Beginning with the first line, transcribe the entries below exactly through the line containing "Aluminium Lenkeraufsatz - Double Helix Bend", inclusive.

THE INPUT Start Marker

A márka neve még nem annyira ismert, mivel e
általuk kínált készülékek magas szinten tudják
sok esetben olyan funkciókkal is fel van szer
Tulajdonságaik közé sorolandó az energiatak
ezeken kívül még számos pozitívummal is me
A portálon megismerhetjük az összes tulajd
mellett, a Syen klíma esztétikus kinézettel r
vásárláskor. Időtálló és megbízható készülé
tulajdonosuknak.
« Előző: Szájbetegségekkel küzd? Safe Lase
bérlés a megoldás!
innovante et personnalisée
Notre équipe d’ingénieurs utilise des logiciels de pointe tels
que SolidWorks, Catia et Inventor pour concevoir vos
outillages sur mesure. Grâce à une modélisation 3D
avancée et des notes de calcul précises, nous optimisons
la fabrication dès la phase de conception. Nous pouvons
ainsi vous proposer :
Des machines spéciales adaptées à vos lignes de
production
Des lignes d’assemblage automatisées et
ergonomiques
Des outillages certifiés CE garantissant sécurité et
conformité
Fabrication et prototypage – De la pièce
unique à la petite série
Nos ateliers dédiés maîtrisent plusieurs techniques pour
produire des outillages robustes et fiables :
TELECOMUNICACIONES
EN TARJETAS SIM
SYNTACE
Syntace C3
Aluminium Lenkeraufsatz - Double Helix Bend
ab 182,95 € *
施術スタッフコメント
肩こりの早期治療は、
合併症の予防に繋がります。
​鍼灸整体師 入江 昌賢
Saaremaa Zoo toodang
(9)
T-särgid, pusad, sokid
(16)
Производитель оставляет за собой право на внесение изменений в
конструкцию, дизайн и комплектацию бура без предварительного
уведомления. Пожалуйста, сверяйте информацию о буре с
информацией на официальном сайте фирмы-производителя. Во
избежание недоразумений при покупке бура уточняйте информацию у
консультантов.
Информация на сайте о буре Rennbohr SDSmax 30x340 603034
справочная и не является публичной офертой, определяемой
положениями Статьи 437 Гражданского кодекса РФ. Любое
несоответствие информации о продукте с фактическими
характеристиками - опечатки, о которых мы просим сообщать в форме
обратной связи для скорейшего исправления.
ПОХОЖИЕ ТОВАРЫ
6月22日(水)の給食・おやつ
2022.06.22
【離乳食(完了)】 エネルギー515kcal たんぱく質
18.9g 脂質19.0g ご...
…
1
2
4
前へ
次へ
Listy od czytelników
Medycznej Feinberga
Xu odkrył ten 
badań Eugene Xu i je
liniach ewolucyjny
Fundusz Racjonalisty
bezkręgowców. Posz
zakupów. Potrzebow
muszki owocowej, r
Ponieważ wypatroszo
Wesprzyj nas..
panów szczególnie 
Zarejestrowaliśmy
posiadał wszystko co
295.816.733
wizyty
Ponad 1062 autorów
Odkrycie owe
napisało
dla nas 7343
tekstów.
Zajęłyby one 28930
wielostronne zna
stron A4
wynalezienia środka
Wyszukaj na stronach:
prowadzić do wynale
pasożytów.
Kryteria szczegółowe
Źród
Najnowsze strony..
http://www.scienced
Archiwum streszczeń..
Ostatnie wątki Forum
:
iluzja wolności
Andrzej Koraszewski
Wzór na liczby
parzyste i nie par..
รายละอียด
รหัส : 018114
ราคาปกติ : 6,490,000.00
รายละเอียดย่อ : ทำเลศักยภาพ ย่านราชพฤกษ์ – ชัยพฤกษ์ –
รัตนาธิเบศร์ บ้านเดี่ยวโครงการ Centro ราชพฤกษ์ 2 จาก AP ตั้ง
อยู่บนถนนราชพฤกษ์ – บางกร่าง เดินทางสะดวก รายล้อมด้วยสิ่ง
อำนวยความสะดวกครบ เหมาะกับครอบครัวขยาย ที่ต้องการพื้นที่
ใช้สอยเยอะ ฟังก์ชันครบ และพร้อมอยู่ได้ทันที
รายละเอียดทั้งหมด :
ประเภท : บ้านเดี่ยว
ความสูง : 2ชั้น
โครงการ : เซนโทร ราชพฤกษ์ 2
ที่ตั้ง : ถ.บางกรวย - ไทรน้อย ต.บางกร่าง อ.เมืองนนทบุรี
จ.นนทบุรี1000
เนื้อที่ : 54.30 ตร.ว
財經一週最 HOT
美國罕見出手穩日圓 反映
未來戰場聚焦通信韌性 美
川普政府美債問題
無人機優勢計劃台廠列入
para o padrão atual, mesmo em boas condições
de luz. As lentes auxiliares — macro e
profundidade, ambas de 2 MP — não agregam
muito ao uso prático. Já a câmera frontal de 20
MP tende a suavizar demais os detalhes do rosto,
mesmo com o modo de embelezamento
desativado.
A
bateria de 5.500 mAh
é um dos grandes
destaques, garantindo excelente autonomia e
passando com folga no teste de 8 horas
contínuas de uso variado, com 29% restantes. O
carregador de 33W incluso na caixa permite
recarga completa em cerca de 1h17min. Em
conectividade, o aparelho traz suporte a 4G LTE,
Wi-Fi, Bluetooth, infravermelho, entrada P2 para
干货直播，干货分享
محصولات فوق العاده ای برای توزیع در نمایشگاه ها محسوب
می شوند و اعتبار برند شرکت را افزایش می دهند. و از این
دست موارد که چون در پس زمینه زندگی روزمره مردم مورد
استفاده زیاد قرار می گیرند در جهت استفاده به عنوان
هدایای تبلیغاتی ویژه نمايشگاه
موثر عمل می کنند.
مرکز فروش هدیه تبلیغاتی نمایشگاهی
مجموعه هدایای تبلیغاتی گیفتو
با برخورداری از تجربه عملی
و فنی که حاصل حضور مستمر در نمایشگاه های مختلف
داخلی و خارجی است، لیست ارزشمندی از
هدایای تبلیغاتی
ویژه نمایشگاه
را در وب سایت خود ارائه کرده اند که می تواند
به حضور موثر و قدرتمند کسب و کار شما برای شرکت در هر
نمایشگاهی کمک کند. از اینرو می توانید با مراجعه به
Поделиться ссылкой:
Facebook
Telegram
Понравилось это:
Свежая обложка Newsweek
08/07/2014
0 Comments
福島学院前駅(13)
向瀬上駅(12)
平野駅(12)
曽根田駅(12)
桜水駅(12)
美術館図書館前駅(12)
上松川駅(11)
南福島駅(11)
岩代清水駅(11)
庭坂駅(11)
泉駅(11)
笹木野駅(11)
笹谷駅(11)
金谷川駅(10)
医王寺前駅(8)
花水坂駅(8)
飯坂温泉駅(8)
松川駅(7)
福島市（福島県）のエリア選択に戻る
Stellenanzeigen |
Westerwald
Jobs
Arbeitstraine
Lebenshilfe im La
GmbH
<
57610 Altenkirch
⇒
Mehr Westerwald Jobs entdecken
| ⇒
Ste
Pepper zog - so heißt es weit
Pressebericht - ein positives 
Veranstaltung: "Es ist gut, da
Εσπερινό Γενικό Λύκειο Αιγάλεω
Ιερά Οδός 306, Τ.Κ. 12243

THE INPUT End Marker

* **OUTPUT OF THE TASK**:
A márka neve még nem annyira ismert, mivel e
általuk kínált készülékek magas szinten tudják
sok esetben olyan funkciókkal is fel van szer
Tulajdonságaik közé sorolandó az energiatak
ezeken kívül még számos pozitívummal is me
A portálon megismerhetjük az összes tulajd
mellett, a Syen klíma esztétikus kinézettel r
vásárláskor. Időtálló és megbízható készülé
tulajdonosuknak.
« Előző: Szájbetegségekkel küzd? Safe Lase
bérlés a megoldás!
innovante et personnalisée
Notre équipe d’ingénieurs utilise des logiciels de pointe tels
que SolidWorks, Catia et Inventor pour concevoir vos
outillages sur mesure. Grâce à une modélisation 3D
avancée et des notes de calcul précises, nous optimisons
la fabrication dès la phase de conception. Nous pouvons
ainsi vous proposer :
Des machines spéciales adaptées à vos lignes de
production
Des lignes d’assemblage automatisées et
ergonomiques
Des outillages certifiés CE garantissant sécurité et
conformité
Fabrication et prototypage – De la pièce
unique à la petite série
Nos ateliers dédiés maîtrisent plusieurs techniques pour
produire des outillages robustes et fiables :
TELECOMUNICACIONES
EN TARJETAS SIM
SYNTACE
Syntace C3
Aluminium Lenkeraufsatz - Double Helix Bend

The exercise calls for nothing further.